Data extracted from a collection:
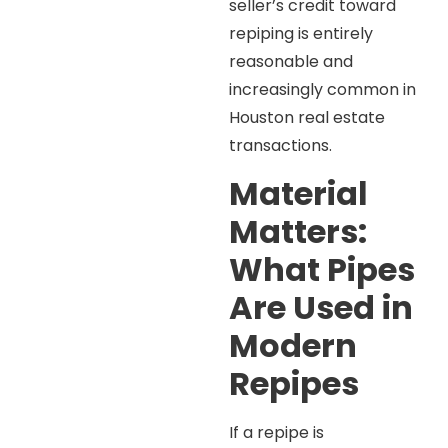
seller’s credit toward
repiping is entirely
reasonable and
increasingly common in
Houston real estate
transactions.
Material
Matters:
What Pipes
Are Used in
Modern
Repipes
If a repipe is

### [The task]
Make a verbatim copy of all the entries and strip out the pictures.

### [Answer]
seller’s credit toward
repiping is entirely
reasonable and
increasingly common in
Houston real estate
transactions.
Material
Matters:
What Pipes
Are Used in
Modern
Repipes
If a repipe is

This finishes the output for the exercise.